Page-level text extractions:
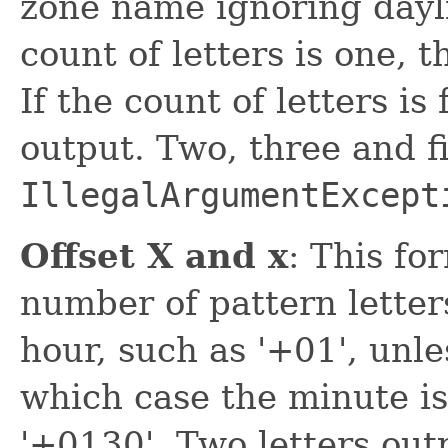
zone name ignoring dayli
count of letters is one, 
If the count of letters is
output. Two, three and f
IllegalArgumentExcept
Offset X and x
: This fo
number of pattern letters
hour, such as '+01', unle
which case the minute is
'+0130'. Two letters out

* [TO DO]: Wherever a line holds the word "letters", copy that line out of the entries above.

* [YOUR SOLUTION]:
count of letters is one, 
If the count of letters is
number of pattern letters
'+0130'. Two letters out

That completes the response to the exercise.